## TASK OBJECTIVE
Check each line of the entries below for the string "Titan"; copy every line where it appears.

## SOURCE MATERIAL

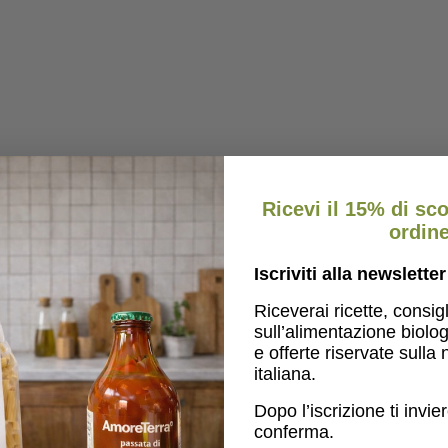
Ricevi il 15% di sc
ordin
Iscriviti alla newslett
Riceverai ricette, consigl
sull’alimentazione biolo
e offerte riservate sulla n
italiana.
Dopo l’iscrizione ti invi
conferma.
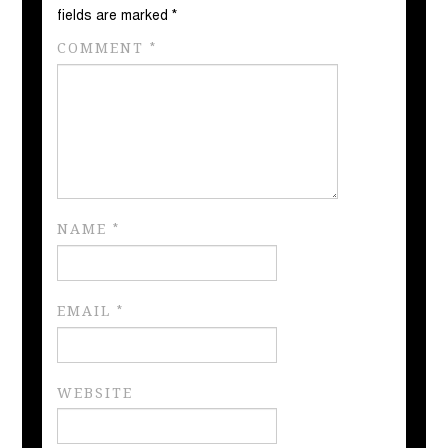
fields are marked
*
COMMENT
*
NAME
*
EMAIL
*
WEBSITE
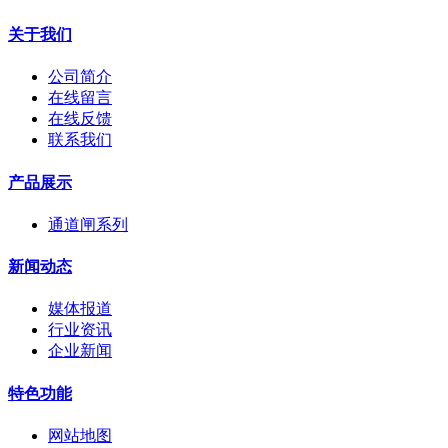
关于我们
公司简介
在线留言
在线反馈
联系我们
产品展示
通道闸系列
新闻动态
媒体报道
行业资讯
企业新闻
特色功能
网站地图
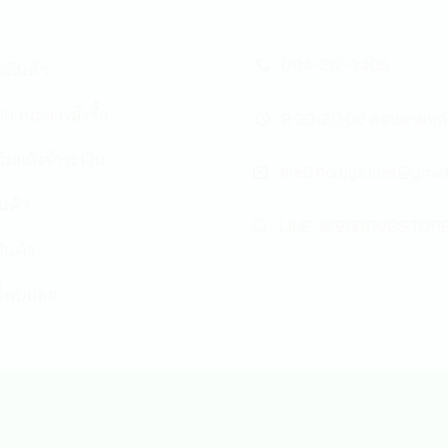
084-212-3405
้อสินค้า
ถานะการสั่งซื้อ
8:30-20:00 สอบถามทุก
์มแจ้งชำระเงิน
the911drugstore@gmai
ินค้า
LINE: @911DRUGSTOR
ินค้า
่พบบ่อย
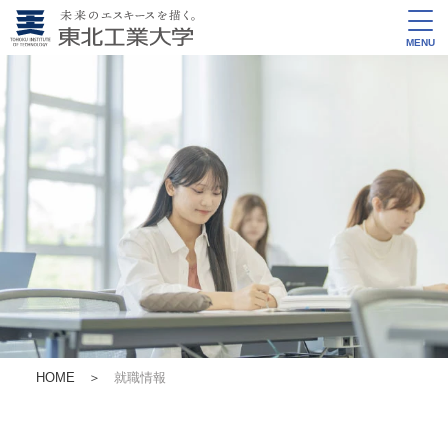
MENU
HOME
＞
就職情報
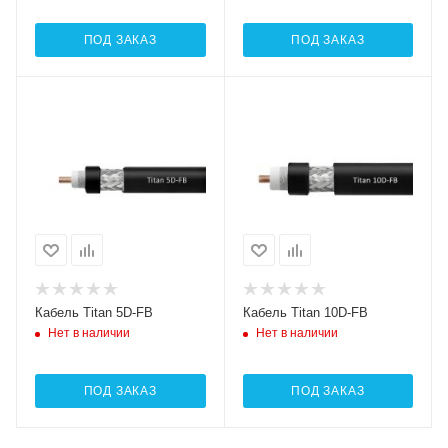
ПОД ЗАКАЗ
ПОД ЗАКАЗ
Кабель Titan 5D-FB
Кабель Titan 10D-FB
Нет в наличии
Нет в наличии
ПОД ЗАКАЗ
ПОД ЗАКАЗ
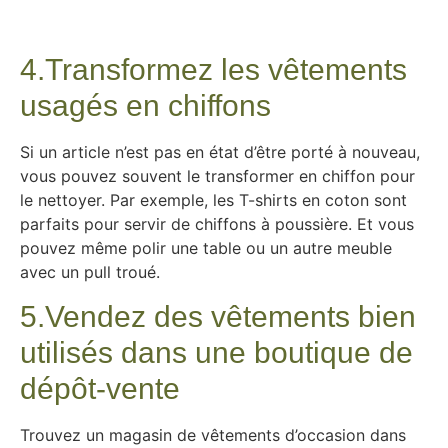
4.Transformez les vêtements
usagés en chiffons
Si un article n’est pas en état d’être porté à nouveau,
vous pouvez souvent le transformer en chiffon pour
le nettoyer. Par exemple, les T-shirts en coton sont
parfaits pour servir de chiffons à poussière. Et vous
pouvez même polir une table ou un autre meuble
avec un pull troué.
5.Vendez des vêtements bien
utilisés dans une boutique de
dépôt-vente
Trouvez un magasin de vêtements d’occasion dans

## RESULT OF THE TASK
Кабель Titan 5D-FB
Кабель Titan 10D-FB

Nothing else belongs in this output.